Mundane Prep To Cure Classic Woes?

Holding a routine and gaining turnovers were keys listed by West Virginia head coach John Beilein as his team tries to win its first game away from home in four tries when it plays Marshall in the Capital Classic on Wednesday.

The Mountaineers, once ranked in the top 25, fell out after consecutive losses to Marquette and Notre Dame. WVU (14-4, 4-3 Big East) chased that with a home win over South Florida, but then lost at Cincinnati in an upset. Beilein stressed that he thought the Bearcats were a team that the Mountaineers could cause turnovers against. Yet after building a 24-10 edge early and leading by as many as 17 points, WVU's defense began to wilt on the interior and its shots failed to fall, leading to a 30-point swing as UC won 96-83 in overtime. West Virginia forced just six turnovers – UC had a whopping 17 assists in comparison – while committing 12, and that led to a lack of points via the break or even off the turnover.
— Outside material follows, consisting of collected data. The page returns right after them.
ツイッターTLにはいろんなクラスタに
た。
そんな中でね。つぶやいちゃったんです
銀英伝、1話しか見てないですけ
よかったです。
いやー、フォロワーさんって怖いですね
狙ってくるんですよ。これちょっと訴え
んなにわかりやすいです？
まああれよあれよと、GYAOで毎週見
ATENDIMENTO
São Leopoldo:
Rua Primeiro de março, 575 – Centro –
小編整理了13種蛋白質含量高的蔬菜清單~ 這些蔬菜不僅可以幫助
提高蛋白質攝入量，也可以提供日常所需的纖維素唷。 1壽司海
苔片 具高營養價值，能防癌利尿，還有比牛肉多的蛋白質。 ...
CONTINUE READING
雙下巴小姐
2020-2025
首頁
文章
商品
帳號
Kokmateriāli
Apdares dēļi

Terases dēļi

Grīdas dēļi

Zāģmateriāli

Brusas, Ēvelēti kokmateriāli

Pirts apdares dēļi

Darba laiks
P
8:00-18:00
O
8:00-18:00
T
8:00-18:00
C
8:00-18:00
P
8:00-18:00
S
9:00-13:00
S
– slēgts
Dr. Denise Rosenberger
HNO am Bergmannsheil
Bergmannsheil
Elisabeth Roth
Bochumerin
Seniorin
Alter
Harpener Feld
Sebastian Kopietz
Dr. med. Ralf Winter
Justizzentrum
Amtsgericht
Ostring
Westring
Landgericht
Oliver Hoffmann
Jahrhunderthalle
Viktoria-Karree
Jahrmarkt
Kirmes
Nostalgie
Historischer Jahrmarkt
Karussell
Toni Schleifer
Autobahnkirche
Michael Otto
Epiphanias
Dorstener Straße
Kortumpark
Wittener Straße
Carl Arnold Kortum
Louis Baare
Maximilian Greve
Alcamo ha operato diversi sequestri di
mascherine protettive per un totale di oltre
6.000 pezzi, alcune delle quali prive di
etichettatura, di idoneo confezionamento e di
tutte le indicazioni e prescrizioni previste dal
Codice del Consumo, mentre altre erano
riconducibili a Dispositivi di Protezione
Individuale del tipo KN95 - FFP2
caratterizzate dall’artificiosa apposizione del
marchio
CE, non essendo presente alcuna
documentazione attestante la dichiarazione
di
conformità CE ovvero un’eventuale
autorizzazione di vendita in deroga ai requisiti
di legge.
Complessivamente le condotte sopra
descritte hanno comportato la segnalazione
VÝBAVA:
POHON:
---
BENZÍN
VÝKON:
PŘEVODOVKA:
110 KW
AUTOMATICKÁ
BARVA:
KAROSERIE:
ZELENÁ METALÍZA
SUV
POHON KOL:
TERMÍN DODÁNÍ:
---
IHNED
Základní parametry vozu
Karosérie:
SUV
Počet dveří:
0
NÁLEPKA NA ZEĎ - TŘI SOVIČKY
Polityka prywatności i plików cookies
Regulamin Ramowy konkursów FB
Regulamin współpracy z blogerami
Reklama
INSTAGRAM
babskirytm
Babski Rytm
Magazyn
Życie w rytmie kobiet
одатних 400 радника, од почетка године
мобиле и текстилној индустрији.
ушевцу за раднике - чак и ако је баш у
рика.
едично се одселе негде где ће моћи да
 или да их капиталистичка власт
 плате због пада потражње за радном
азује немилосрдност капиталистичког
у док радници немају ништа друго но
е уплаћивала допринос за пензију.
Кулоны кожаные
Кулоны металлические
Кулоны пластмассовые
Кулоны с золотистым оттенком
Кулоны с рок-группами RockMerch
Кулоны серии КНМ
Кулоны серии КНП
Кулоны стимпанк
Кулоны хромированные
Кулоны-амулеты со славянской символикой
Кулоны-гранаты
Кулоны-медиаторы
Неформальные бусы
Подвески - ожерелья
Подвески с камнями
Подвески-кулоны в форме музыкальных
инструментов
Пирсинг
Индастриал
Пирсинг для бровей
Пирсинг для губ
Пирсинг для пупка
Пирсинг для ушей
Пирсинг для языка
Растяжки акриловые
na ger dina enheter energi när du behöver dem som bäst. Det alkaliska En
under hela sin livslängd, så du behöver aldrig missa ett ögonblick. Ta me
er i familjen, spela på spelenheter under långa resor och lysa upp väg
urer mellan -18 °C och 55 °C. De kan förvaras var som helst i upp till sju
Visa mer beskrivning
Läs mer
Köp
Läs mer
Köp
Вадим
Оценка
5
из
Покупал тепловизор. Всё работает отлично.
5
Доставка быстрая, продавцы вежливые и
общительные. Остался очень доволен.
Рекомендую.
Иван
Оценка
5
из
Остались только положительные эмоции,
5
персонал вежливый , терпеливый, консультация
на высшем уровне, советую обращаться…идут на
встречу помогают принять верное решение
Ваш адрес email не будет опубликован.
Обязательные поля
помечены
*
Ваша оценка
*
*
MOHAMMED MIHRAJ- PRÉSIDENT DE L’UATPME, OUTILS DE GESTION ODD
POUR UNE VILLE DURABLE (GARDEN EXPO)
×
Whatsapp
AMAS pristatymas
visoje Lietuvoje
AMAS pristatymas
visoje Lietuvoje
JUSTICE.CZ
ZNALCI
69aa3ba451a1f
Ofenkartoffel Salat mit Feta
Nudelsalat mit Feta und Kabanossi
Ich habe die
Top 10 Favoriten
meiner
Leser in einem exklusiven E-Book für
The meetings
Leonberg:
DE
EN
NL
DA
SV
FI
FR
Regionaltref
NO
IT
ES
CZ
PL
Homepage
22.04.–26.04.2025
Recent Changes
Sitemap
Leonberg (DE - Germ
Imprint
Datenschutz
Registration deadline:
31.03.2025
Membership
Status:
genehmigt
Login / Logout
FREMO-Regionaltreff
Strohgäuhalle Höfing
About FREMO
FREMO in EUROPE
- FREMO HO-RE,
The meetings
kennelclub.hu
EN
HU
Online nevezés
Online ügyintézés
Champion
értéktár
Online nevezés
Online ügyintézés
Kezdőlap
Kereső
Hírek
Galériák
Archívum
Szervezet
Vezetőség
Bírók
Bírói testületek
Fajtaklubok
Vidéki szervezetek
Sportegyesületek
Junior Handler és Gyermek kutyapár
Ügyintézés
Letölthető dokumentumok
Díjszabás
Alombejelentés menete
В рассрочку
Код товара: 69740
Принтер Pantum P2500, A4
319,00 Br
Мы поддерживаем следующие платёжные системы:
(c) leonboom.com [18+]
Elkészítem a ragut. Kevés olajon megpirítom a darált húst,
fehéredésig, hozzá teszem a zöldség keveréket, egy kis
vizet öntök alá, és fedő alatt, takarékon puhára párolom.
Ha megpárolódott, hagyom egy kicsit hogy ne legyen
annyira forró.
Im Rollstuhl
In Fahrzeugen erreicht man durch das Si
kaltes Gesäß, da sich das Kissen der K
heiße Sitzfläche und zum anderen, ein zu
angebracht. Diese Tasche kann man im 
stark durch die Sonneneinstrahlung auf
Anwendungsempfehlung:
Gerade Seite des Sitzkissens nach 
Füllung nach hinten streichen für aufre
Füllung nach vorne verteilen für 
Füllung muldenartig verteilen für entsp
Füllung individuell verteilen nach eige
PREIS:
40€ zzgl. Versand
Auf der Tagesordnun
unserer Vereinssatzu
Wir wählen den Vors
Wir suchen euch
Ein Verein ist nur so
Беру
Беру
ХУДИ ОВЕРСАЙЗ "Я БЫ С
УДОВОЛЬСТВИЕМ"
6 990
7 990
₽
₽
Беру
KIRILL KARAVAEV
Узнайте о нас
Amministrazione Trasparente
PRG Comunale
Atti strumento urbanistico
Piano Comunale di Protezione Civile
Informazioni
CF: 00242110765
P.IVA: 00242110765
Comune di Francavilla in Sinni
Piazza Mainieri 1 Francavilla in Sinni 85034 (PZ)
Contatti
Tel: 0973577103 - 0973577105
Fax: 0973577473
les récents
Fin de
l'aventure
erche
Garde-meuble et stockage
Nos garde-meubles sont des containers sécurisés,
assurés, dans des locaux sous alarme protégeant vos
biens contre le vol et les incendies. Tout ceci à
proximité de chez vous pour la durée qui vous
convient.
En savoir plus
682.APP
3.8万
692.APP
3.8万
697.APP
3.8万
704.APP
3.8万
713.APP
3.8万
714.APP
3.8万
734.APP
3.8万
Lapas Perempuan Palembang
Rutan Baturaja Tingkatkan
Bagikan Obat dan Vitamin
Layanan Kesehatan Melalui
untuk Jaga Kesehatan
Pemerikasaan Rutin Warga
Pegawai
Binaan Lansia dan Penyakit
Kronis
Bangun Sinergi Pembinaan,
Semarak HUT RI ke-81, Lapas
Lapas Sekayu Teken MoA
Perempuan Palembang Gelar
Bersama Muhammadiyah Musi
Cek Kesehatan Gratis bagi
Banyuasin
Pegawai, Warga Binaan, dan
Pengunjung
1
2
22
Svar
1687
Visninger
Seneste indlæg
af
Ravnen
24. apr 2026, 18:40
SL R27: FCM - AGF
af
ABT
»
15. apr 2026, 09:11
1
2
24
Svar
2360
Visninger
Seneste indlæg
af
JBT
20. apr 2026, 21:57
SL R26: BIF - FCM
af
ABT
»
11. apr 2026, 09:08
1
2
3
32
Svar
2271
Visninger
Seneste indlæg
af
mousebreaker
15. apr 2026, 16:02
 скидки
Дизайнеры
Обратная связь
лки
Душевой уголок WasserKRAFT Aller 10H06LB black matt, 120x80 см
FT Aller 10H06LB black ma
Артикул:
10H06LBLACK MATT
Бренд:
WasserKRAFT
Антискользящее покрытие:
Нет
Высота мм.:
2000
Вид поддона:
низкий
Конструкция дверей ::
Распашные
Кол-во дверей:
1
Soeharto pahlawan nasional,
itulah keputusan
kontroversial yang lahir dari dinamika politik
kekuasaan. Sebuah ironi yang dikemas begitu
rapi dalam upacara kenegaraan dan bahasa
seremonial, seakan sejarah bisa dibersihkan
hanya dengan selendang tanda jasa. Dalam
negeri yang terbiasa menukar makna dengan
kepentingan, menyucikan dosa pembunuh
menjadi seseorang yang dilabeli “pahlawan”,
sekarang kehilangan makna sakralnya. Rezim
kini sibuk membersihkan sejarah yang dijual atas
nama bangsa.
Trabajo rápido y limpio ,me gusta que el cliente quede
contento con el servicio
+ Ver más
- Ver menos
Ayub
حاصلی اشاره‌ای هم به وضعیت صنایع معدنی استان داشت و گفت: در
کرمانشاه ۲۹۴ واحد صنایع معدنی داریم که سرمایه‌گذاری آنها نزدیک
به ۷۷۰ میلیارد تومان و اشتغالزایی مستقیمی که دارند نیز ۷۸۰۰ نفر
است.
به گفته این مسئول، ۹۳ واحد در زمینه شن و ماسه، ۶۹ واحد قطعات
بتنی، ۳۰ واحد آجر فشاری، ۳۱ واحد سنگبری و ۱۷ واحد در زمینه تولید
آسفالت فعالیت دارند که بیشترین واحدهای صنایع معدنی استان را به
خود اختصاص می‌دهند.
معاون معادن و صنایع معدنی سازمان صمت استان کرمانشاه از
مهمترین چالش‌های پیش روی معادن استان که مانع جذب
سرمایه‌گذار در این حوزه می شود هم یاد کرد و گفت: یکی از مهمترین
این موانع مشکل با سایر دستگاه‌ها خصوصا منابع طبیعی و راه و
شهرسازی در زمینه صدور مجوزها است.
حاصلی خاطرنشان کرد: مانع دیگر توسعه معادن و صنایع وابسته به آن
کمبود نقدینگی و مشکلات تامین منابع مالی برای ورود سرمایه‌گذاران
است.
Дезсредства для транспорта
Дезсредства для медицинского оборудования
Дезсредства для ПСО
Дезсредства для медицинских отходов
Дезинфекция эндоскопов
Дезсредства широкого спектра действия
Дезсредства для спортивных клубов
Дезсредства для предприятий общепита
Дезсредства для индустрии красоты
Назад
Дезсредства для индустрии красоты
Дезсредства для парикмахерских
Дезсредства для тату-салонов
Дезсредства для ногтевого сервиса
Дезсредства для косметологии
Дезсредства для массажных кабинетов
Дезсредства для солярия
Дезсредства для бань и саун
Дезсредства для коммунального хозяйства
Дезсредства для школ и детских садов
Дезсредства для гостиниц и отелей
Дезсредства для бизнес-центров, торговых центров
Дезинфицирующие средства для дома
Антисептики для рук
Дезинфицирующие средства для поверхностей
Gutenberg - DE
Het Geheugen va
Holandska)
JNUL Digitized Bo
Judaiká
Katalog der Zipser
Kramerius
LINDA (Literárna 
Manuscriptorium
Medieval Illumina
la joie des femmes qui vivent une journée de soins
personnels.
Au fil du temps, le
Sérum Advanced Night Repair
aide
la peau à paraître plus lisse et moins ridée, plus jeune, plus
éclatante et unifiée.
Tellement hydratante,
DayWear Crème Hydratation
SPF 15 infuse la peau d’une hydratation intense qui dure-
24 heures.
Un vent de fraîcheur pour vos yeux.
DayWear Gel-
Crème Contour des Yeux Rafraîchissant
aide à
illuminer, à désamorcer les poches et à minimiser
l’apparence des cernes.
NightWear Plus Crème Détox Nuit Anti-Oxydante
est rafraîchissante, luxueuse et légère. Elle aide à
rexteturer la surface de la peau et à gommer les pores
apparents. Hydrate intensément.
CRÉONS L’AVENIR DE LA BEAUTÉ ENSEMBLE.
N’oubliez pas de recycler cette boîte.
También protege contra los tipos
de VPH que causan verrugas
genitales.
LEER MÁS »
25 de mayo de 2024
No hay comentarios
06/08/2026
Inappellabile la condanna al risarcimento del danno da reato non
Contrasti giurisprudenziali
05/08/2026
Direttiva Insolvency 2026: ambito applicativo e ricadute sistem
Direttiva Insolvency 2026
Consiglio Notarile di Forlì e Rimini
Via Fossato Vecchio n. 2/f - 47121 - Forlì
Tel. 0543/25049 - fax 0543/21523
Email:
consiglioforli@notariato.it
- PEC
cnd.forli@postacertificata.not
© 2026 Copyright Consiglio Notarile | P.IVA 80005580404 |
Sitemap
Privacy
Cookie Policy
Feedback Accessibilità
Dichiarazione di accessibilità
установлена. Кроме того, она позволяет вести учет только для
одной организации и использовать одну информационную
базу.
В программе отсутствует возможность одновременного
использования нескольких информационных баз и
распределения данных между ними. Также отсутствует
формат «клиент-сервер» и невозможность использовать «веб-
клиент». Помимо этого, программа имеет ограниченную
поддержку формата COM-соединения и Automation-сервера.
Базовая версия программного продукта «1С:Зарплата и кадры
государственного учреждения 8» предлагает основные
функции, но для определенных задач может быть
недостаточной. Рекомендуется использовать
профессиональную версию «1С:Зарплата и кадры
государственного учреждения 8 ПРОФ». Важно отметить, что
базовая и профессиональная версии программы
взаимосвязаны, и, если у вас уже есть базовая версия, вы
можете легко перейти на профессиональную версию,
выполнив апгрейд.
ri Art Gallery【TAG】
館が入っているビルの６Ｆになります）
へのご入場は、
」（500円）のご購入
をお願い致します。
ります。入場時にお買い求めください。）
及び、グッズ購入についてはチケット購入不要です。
That turnover theme, harped upon all season by the fifth-year WVU coach, combined with the Mountaineers failing to hit outside shots and get into a flow because of the Bearcat press – something one can expect to see from Marshall – led to the scoring draughts and the eventual loss. The same could hold true in the Classic. Marshall has beaten West Virginia twice in a row largely because WVU failed to hit shots well in the Charleston Civic Center. That was once very much all the Mountaineers had on offense, and it remains a key part. But West Virginia had been able to back cut and hit short jumpers and work the inside game in combination with solid defensive efforts in earlier wins. That appears to have disappeared on the road, where teams are finding successes in the middle via passing to the wings and corner then hitting a cutter and by pressing and not allowing WVU to get into its offensive until the 23-25 second mark. Marshall (7-11, 2-3 C-USA) will certainly try the press, and if WVU can't fight through that and still manage good offensive possessions, it will have no chance to snap its road streak.

Too, West Virginia must force turnovers and prove effective on defense. It doesn't have to shoot well to win – at least not as much as past squads – but it cannot get ripped for 40-plus points in a half. Marshall, which choose in former games to play low-scoring affairs into the 50s, might instead try an uptempo game this time, figuring it can use its athletes and the press to again beat the Mountaineers.

"We are a much better team when we turn people over," Beilein said. "If we create those, we can win. The Cincinnati loss will hopefully be very helpful to us in the long run, help us understand the little things early in game and late in the game that we need to do."

Lost in the road skid is that West Virginia was also 14-4 after 18 games last season, albeit against considerably more difficult and proven competition. This game is a must-win if WVU expects to attempt to make an NCAA Tournament run, however, especially with two of the next three following coming on the road. Beilein said the best thing his team could do was to relax and stage the same setup for this game as for any other, though the tendency is to desire changes that might lead to the same thin in the win-loss column.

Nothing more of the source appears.